The Private Sector Can’t Pay for Everything10/09/2020
With stimulus delayed amid waffling by President Trump, employers have been left to fend for themselves. The results have been troubling.
By Noam Scheiber
When schools shut down in March, Cedars-Sinai, a not-for-profit health care system in Southern California, offered front line workers $100 per shift to cover child care, for as many shifts as they needed.
But as the pandemic dragged into the summer, Cedars-Sinai limited the subsidy to $40 per shift and 10 shifts per month, though it has since raised the cap to 15 shifts.
“Once we learned more about the pandemic, we moved to a model financially to be able to afford it,” said Andy Ortiz, Cedars-Sinai’s head of human resources. “Child care has become the No. 1 issue from a workplace standpoint. It is something that has to be dealt with at a national, state or local level.”
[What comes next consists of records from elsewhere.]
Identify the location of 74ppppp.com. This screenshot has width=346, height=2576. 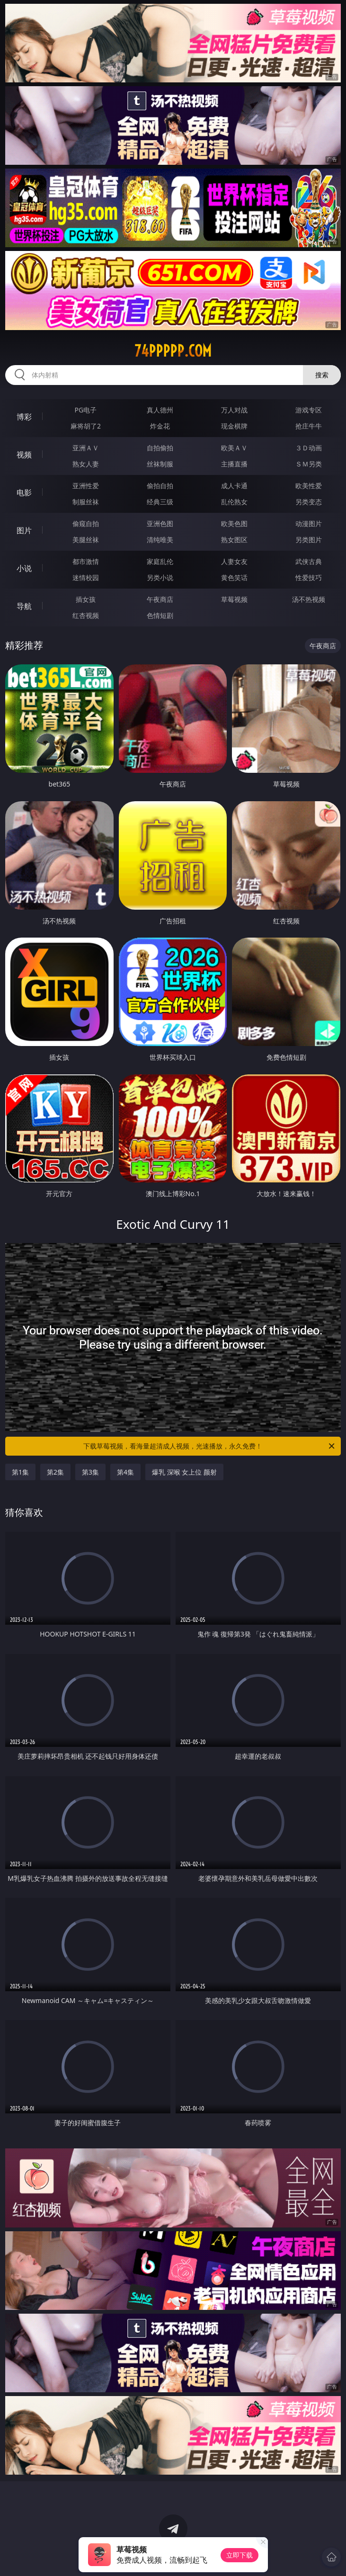 (173, 350).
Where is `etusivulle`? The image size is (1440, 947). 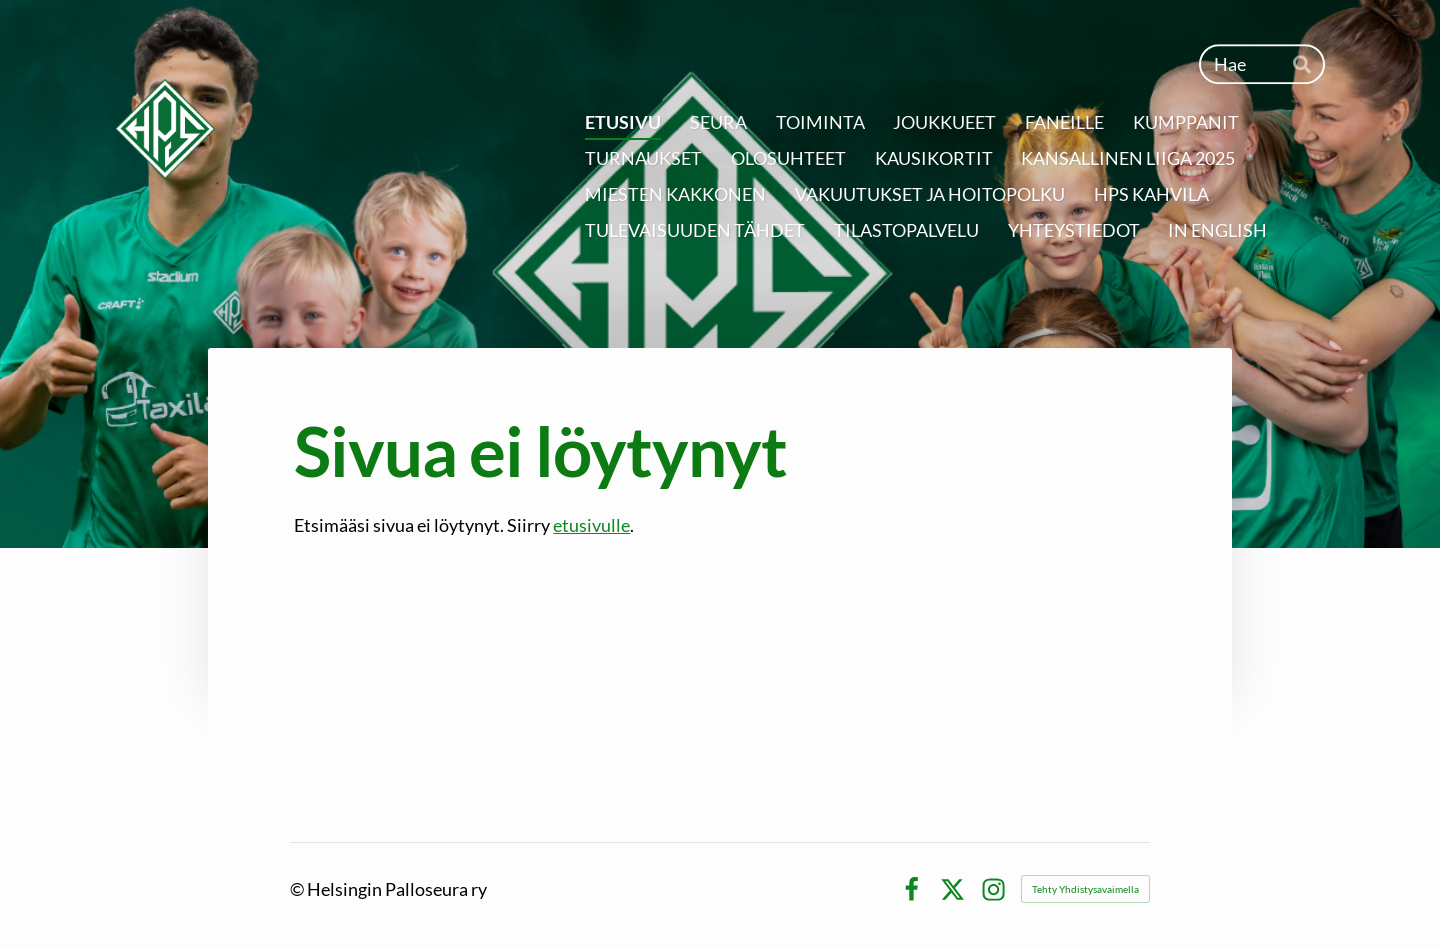 etusivulle is located at coordinates (591, 525).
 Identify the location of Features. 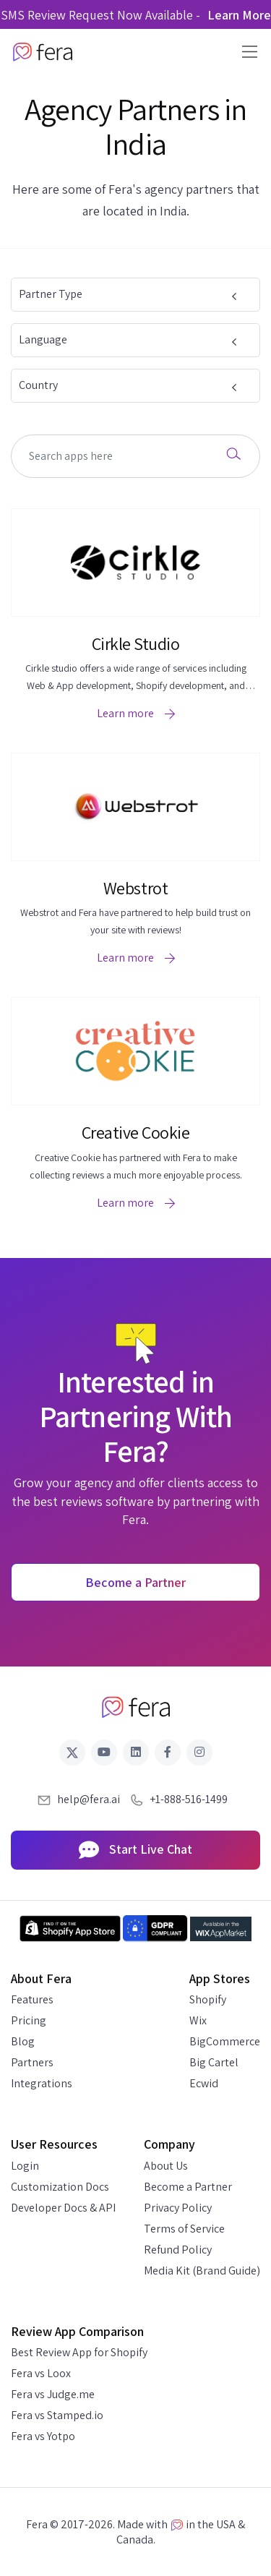 (32, 1999).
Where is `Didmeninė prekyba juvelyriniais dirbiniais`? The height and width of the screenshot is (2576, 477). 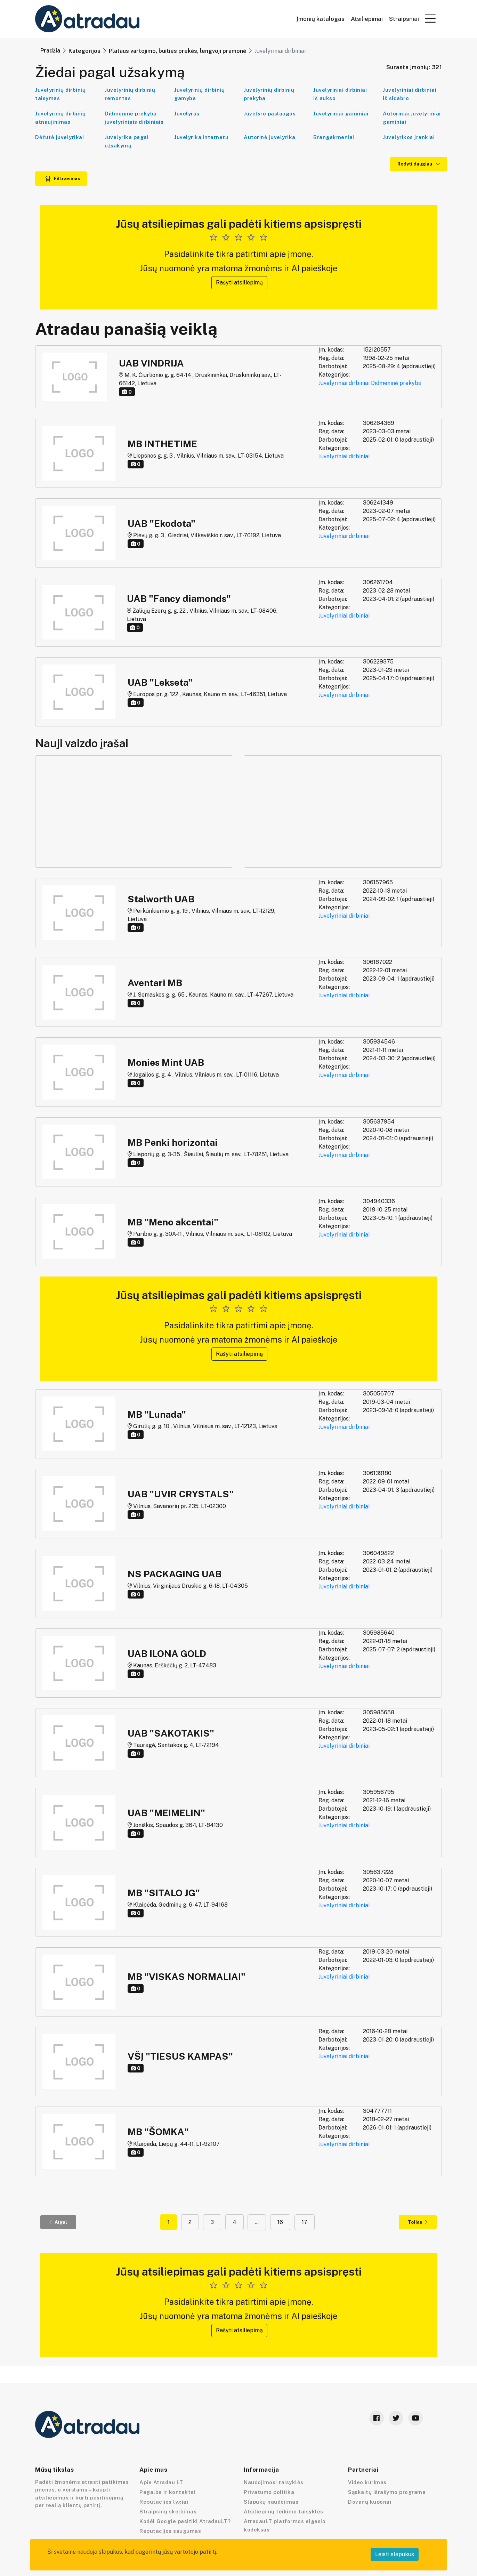 Didmeninė prekyba juvelyriniais dirbiniais is located at coordinates (134, 118).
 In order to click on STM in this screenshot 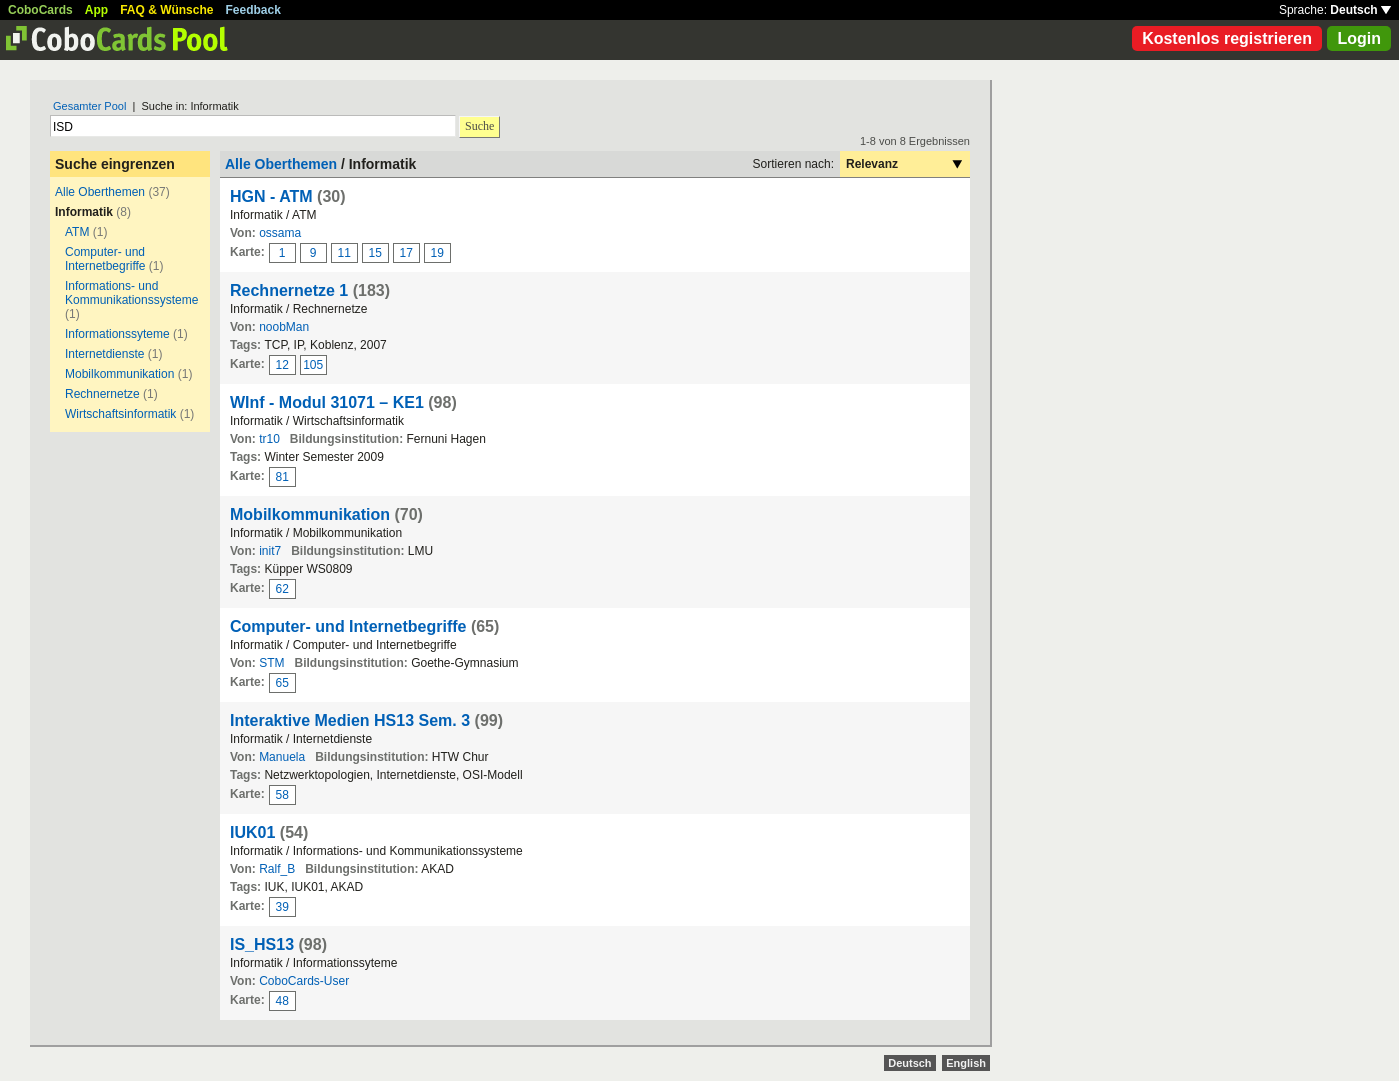 , I will do `click(271, 663)`.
A September survey by the consulting firm Willis Towers Watson found that fewer than one-third of employers offered child care discounts or subsidies, even though many employers said increased caregiving responsibilities had made it harder to be as productive.
Childcare is hardly the only way employers have become overextended during the pandemic. From controlling the spread of the virus to preserving jobs amid shutdowns, the private sector has taken on burdens that many economists believe government is better positioned to shoulder.
“Long before everyone cared about this stuff, we used to use communicable disease and pandemics as the definition of a no-brainer for government intervention,” said Jonathan Kolstad, a health economist at the University of California, Berkeley.
The overreliance on the private sector has come at a considerable cost to the economy, which has shed 10 million jobs since February.